Channel 4 can’t afford Carol Vorderman and says it needs more cash for its public service remit. Nonsense, writes Neil Midgley: it is mass-market television that needs help
Carol Vorderman has, apparently, become too expensive for Channel 4’s game show Countdown. Gone are the carefree days when Channel 4 could afford to poach Paul O’Grady from ITV to chase teatime ratings. Now, says C4 chief executive Andy Duncan, it can only fulfil its public service remit if someone — most likely Gordon Brown — gives it a new £150 million a year subsidy. Similar bleatings come from senior BBC executives when- ever the future of the licence fee is discussed (despite the fact that the BBC can evidently afford £6 million a year for Jonathan Ross). Yet the BBC and Channel 4 — both publicly owned — rake in £4 billion a year between them, and the licence fee is guaranteed until 2013. It is ludicrous for their millionaire bosses to claim that public service broadcasting is in any danger in the UK. What is in mortal peril, as eyeballs and advertising revenue both migrate to the internet, is the future of mass-market commercial television. For, say, ITV, even a mathematician like Vorderman will soon find it hard to make the numbers add up.

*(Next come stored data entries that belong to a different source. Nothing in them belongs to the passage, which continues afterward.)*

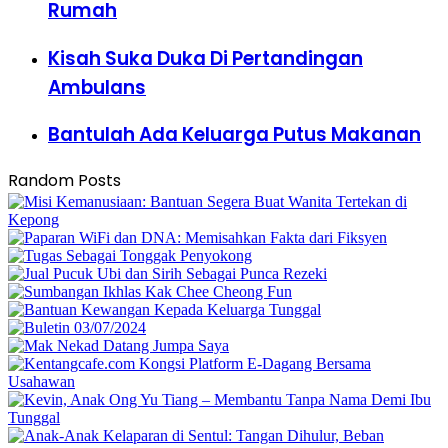
Rumah
Kisah Suka Duka Di Pertandingan
Ambulans
Bantulah Ada Keluarga Putus Makanan
Random Posts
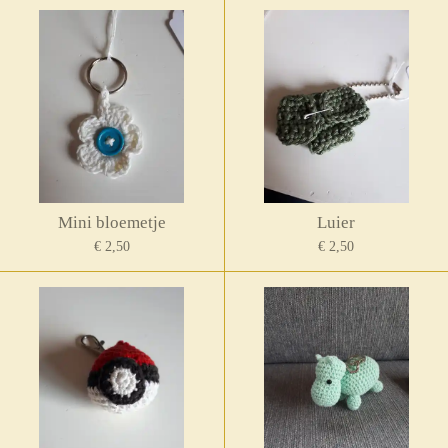
Mini bloemetje
Luier
€ 2,50
€ 2,50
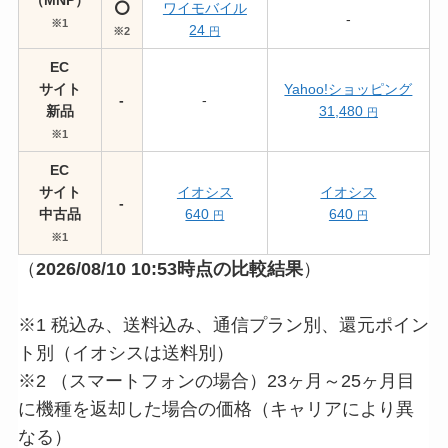
⭕️
ワイモバイル
-
※1
24
※2
円
EC
サイト
Yahoo!ショッピング
-
-
新品
31,480
円
※1
EC
サイト
イオシス
イオシス
-
中古品
640
640
円
円
※1
（
2026/08/10 10:53
時点の比較結果
）
※1 税込み、送料込み、通信プラン別、還元ポイン
ト別（イオシスは送料別）
※2 （スマートフォンの場合）23ヶ月～25ヶ月目
に機種を返却した場合の価格（キャリアにより異
なる）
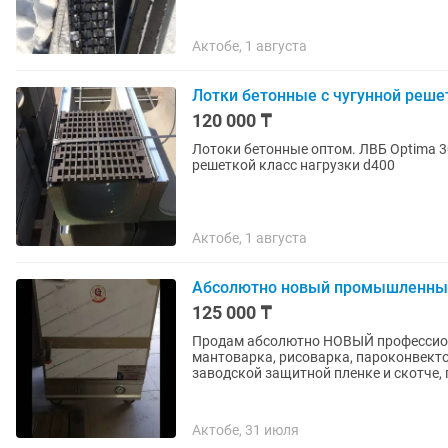
Актобе, 1 августа
Лотки бетонные с чугунной реше
120 000 ₸
Лотоки бетонные оптом. ЛВБ Optima 3
решеткой класс нагрузки d400
Актобе, 1 августа
Абсолютно новый промышленный
125 000 ₸
Продам абсолютно НОВЫЙ профессио
мантоварка, рисоварка, пароконвекто
заводской защитной пленке и скотче, 
Актобе, 31 июля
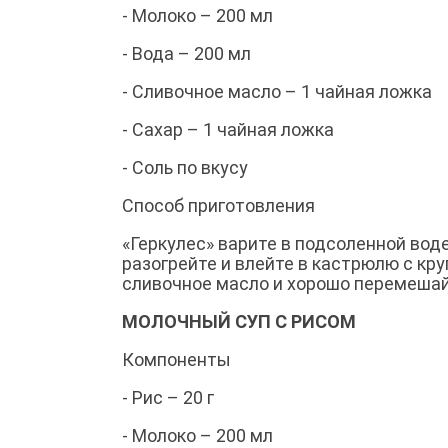
- Молоко – 200 мл
- Вода – 200 мл
- Сливочное масло – 1 чайная ложка
- Сахар – 1 чайная ложка
- Соль по вкусу
Способ приготовления
«Геркулес» варите в подсоленной вод
разогрейте и влейте в кастрюлю с кр
сливочное масло и хорошо перемешай
МОЛОЧНЫЙ СУП С РИСОМ
Компоненты
- Рис – 20 г
- Молоко – 200 мл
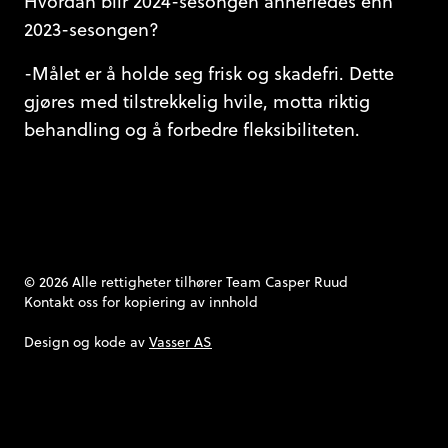
Hvordan blir 2024-sesongen annerledes enn
2023-sesongen?
-Målet er å holde seg frisk og skadefri. Dette
gjøres med tilstrekkelig hvile, motta riktig
behandling og å forbedre fleksibiliteten.
© 2026 Alle rettigheter tilhører Team Casper Ruud
Kontakt oss
for kopiering av innhold
Design og kode av
Vasser AS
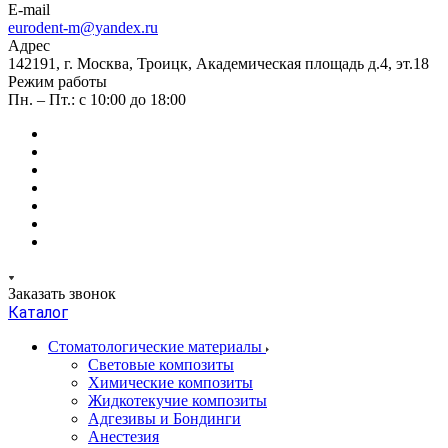
E-mail
eurodent-m@yandex.ru
Адрес
142191, г. Москва, Троицк, Академическая площадь д.4, эт.18
Режим работы
Пн. – Пт.: с 10:00 до 18:00
Заказать звонок
Каталог
Стоматологические материалы
Световые композиты
Химические композиты
Жидкотекучие композиты
Адгезивы и Бондинги
Анестезия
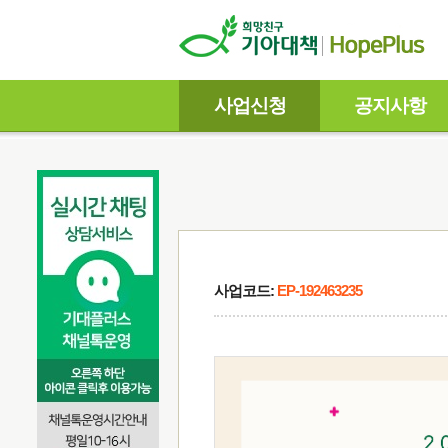
사업신청
공지사항
사업코드:
EP-192463235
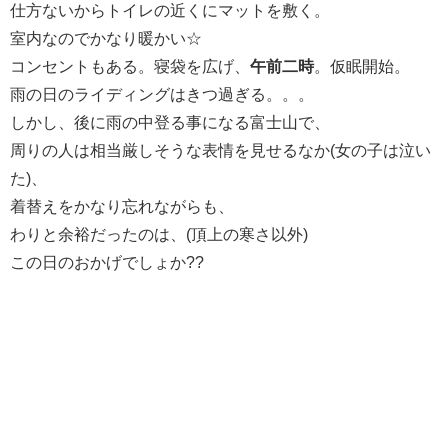
仕方ないからトイレの近くにマットを敷く。
室内なのでかなり暖かい☆
コンセントもある。寝袋を広げ、
午前二時
。仮眠開始。
雨の日のライディングはきつ過ぎる。。。
しかし、後に雨の中登る事になる富士山で、
周りの人は相当厳しそうな表情を見せるなか(女の子は泣い
た)、
着替えをかなり忘れながらも、
わりと余裕だったのは、(頂上の寒さ以外)
この日のおかげでしょか??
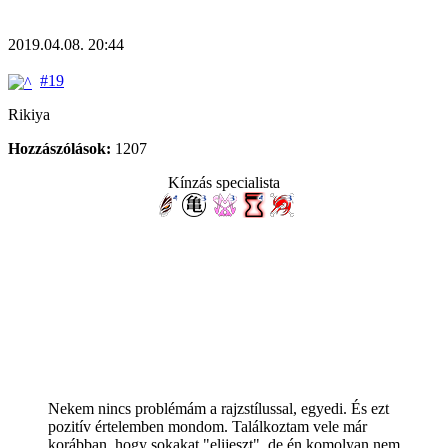
2019.04.08. 20:44
#19
Rikiya
Hozzászólások:
1207
Kínzás specialista
Nekem nincs problémám a rajzstílussal, egyedi. És ezt
pozitív értelemben mondom. Találkoztam vele már
korábban, hogy sokakat "elijeszt", de én komolyan nem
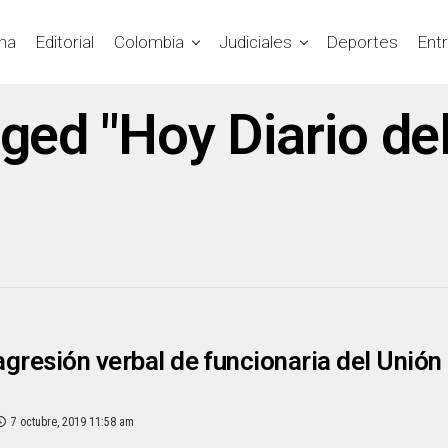
na
Editorial
Colombia
Judiciales
Deportes
Ent
gged "Hoy Diario d
gresión verbal de funcionaria del Unión
7 octubre, 2019 11:58 am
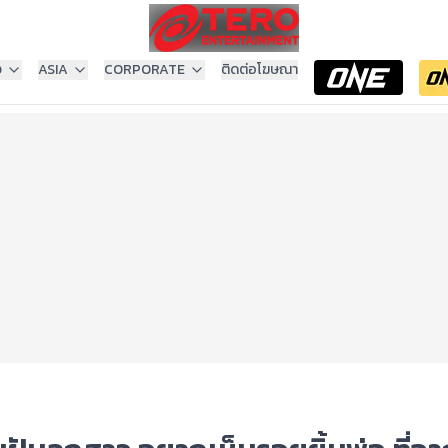
ง
ASIA
CORPORATE
ติดต่อโฆษณา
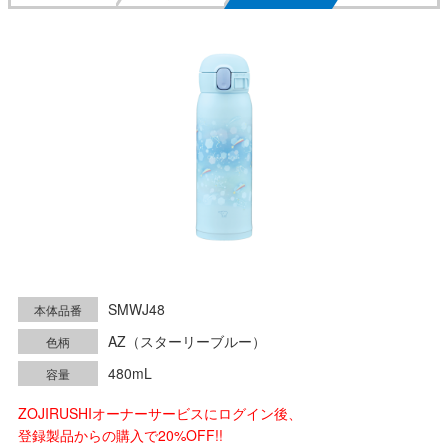
SMWJ48
本体品番
AZ（スターリーブルー）
色柄
480mL
容量
ZOJIRUSHIオーナーサービスにログイン後、
登録製品からの購入で20%OFF!!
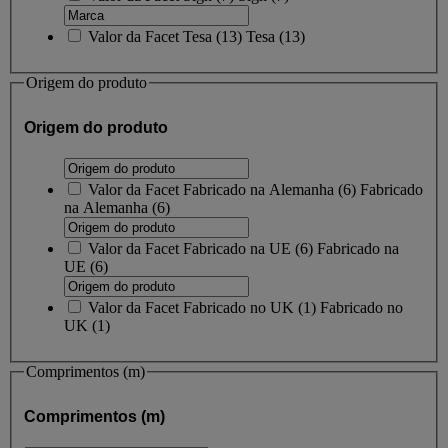
Valor da Facet
Tesa
(
13
)
Tesa
(13)
Origem do produto
Origem do produto
Valor da Facet
Fabricado na Alemanha
(
6
)
Fabricado
na Alemanha
(6)
Valor da Facet
Fabricado na UE
(
6
)
Fabricado na
UE
(6)
Valor da Facet
Fabricado no UK
(
1
)
Fabricado no
UK
(1)
Comprimentos (m)
Comprimentos (m)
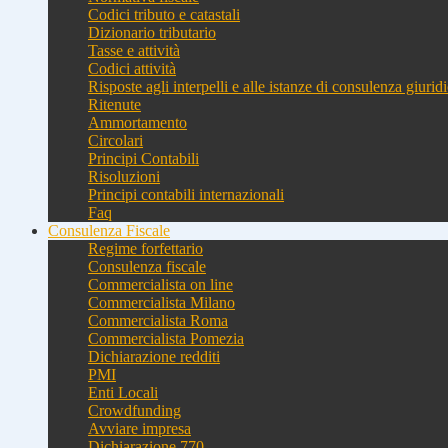
Codici tributo e catastali
Dizionario tributario
Tasse e attività
Codici attività
Risposte agli interpelli e alle istanze di consulenza giurid
Ritenute
Ammortamento
Circolari
Principi Contabili
Risoluzioni
Principi contabili internazionali
Faq
Consulenza Fiscale
Regime forfettario
Consulenza fiscale
Commercialista on line
Commercialista Milano
Commercialista Roma
Commercialista Pomezia
Dichiarazione redditi
PMI
Enti Locali
Crowdfunding
Avviare impresa
Dichiarazione 770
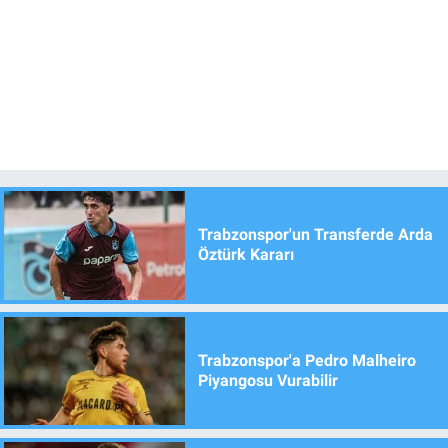
Trabzonspor'un Transferde Arda
Öztürk Kararı
Trabzonspor'a Pedro Malheiro
Piyangosu Vurabilir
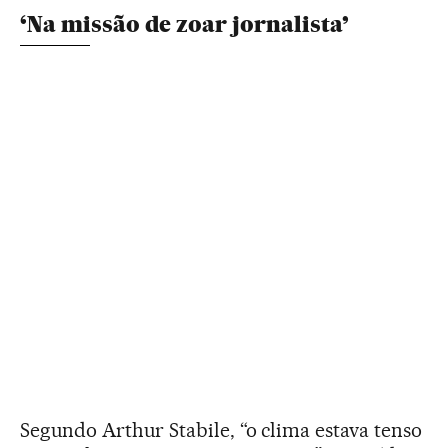
‘Na missão de zoar jornalista’
Segundo Arthur Stabile, “o clima estava tenso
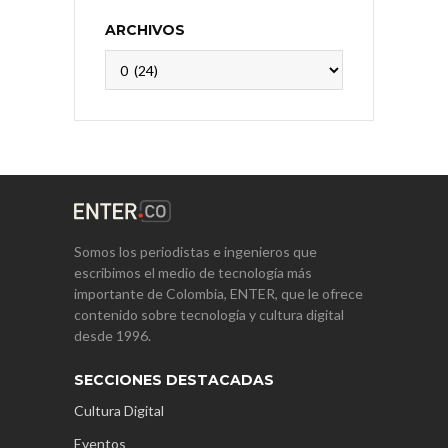
ARCHIVOS
Archivos
Somos los periodistas e ingenieros que
escribimos el medio de tecnología más
importante de Colombia, ENTER, que le ofrece
contenido sobre tecnología y cultura digital
desde 1996.
SECCIONES DESTACADAS
Cultura Digital
Eventos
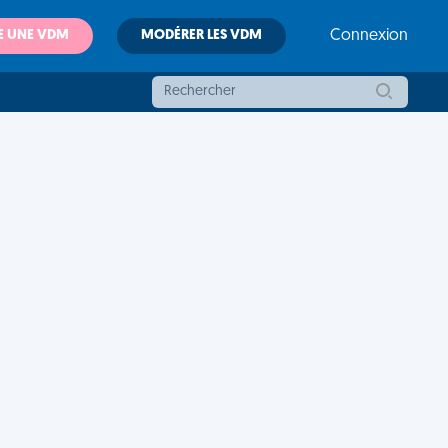
E UNE VDM
MODÉRER LES VDM
Connexion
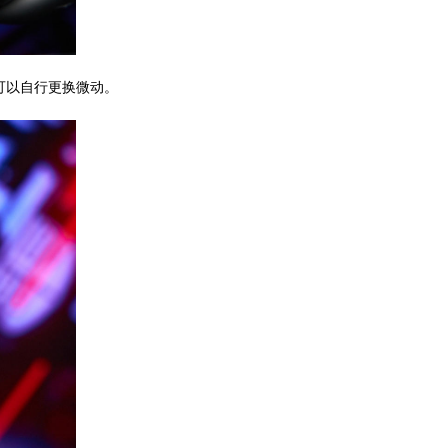
可以自行更换微动。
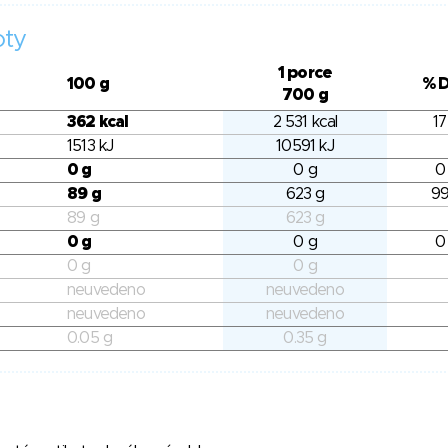
oty
1 porce
100 g
% 
700 g
362 kcal
2 531 kcal
17
1513 kJ
10591 kJ
0 g
0 g
0
89 g
623 g
99
89 g
623 g
0 g
0 g
0
0 g
0 g
neuvedeno
neuvedeno
neuvedeno
neuvedeno
0.05 g
0.35 g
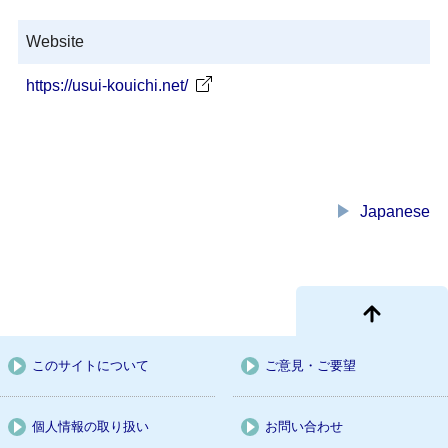
Website
https://usui-kouichi.net/
play_arrow
Japanese
このサイトについて
ご意見・ご要望
個人情報の取り扱い
お問い合わせ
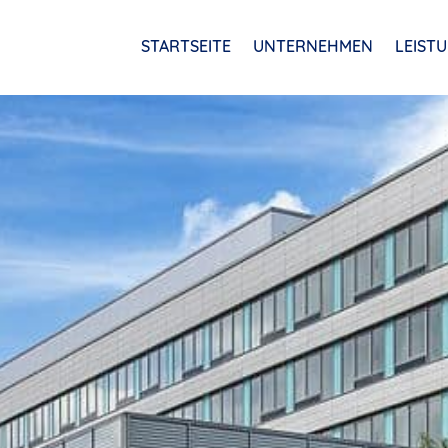
STARTSEITE
UNTERNEHMEN
LEIST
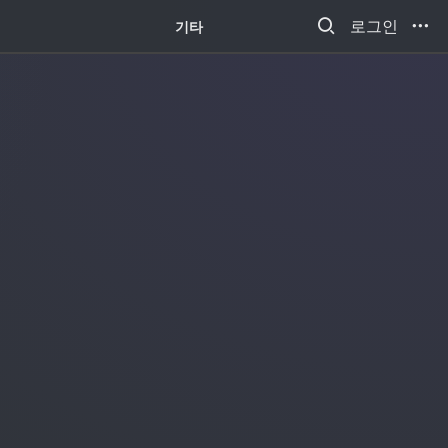
새소식
로그인
기타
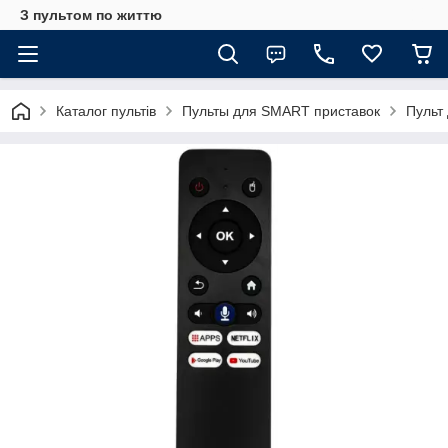
З пультом по життю
Каталог пультів
Пульты для SMART приставок
Пульт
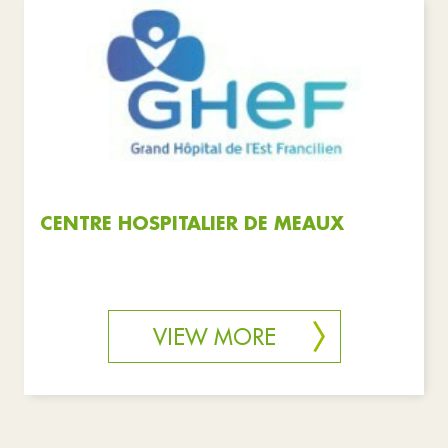
CENTRE HOSPITALIER DE MEAUX
VIEW MORE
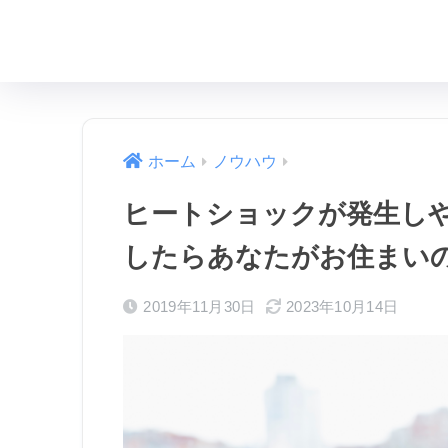
ホーム
ノウハウ
ヒートショックが発生し
したらあなたがお住まい
2019年11月30日
2023年10月14日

Traditional British television faces an uncertain future. As digital switchover approaches and people spend more time online, more TV channels are competing for fewer viewers. In this rapidly changing business, only one thing is for sure: public service broadcasting (PSB) is in no imminent danger of extinction. The BBC has a guaranteed income of well over £3 billion a year until at least 2013 and Channel 4 has an annual programme budget of over £600 million. Yet the Culture Secretary Andy Burnham and Ofcom chief executive Ed Richards worry vocally that the digital world will see a loss of ‘plurality’ in PSB.